On the assessment side, in addition to detailed history and neurological examination, his clinic uses:
- Video eye movement tracking (VNG/VOG) to assess eye movements with and without visual targets
- Static and dynamic posturography and sensory organization testing to understand how patients use vision, vestibular input, and proprioception for balance
- Clinical tests that attempt to tease apart cervical, vestibular, and visual contributions to dizziness and imbalance
Examples include:
- Neck torsion tests, where the body is rotated under a stable head to stress the neck without activating the vestibular system. Worsening symptoms here point toward a cervicogenic or proprioceptive component.

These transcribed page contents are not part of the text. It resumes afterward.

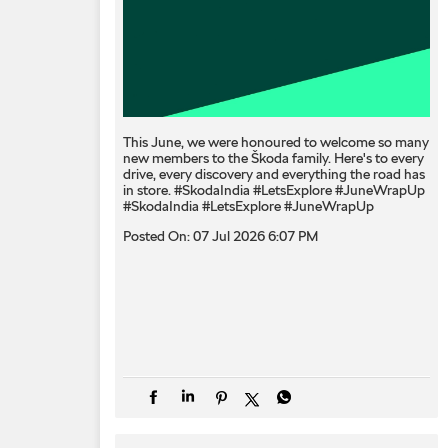
This June, we were honoured to welcome so many
new members to the Škoda family. Here's to every
drive, every discovery and everything the road has
in store. #SkodaIndia #LetsExplore #JuneWrapUp
#SkodaIndia
#LetsExplore
#JuneWrapUp
Posted On:
07 Jul 2026 6:07 PM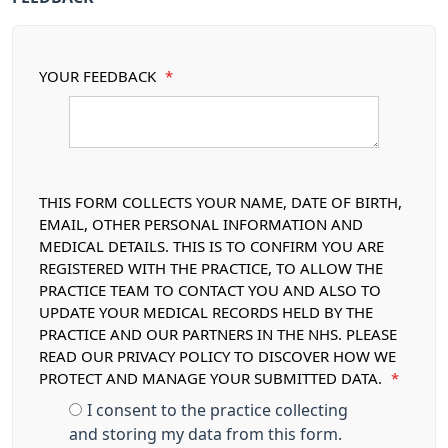
YOUR FEEDBACK
*
THIS FORM COLLECTS YOUR NAME, DATE OF BIRTH,
EMAIL, OTHER PERSONAL INFORMATION AND
MEDICAL DETAILS. THIS IS TO CONFIRM YOU ARE
REGISTERED WITH THE PRACTICE, TO ALLOW THE
PRACTICE TEAM TO CONTACT YOU AND ALSO TO
UPDATE YOUR MEDICAL RECORDS HELD BY THE
PRACTICE AND OUR PARTNERS IN THE NHS. PLEASE
READ OUR PRIVACY POLICY TO DISCOVER HOW WE
PROTECT AND MANAGE YOUR SUBMITTED DATA.
*
I consent to the practice collecting
and storing my data from this form.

- Cervical joint position error testing, where a patient tries to return their head to neutral with eyes closed, often using a head-mounted laser. Difficulty here indicates impaired proprioception—an inability to sense where the head is in space.
- Simple but revealing maneuvers like pressing the neck (“neck hug”) or leaning against a wall to see if added proprioceptive input stabilizes symptoms—more likely in cervicogenic/proprioceptive dizziness than in classic positional BPPV.
On the treatment side, Demian stresses three core principles:
- Specificity – Targeting the exact sensory and neural pathways that are underperforming.
- Dosage – Carefully titrating intensity and duration so the brain is challenged but not overwhelmed.
- Prioritization – Deciding which sensory system or integration problem to work on first, and in what sequence.
Manual therapy can play an important role, particularly when there is a cervical contribution. But it rarely stands alone. Right after improving neck function, for example, he often adds gaze stabilization, habituation exercises, or controlled visual motion exposure, so that the neck’s improved proprioceptive signals are correctly integrated with vision and vestibular input.
In Brian’s case, objective testing showed that his eye tracking and ability to hold on to visual targets—both in stillness and during movement—were severely impaired. Over time, he progressed from severely reduced performance to healthy, normative ranges. That improvement was not just on paper; it translated into real-world abilities like playing pickleball, tracking fast-moving targets, and navigating dynamic environments with much greater confidence.
For Demian, success is measured not only in test scores but in quality of life: patients getting back to sports, work, and daily activities they value. Brian’s story illustrates how complex, overlapping problems—mycotoxin illness, bilateral vestibular dysfunction, and neuroinflammatory effects on the nervous system—can, with the right combination of medical treatment and targeted neurorehabilitation, be disentangled enough for the brain to relearn how to switch, adapt, and function at a high level again.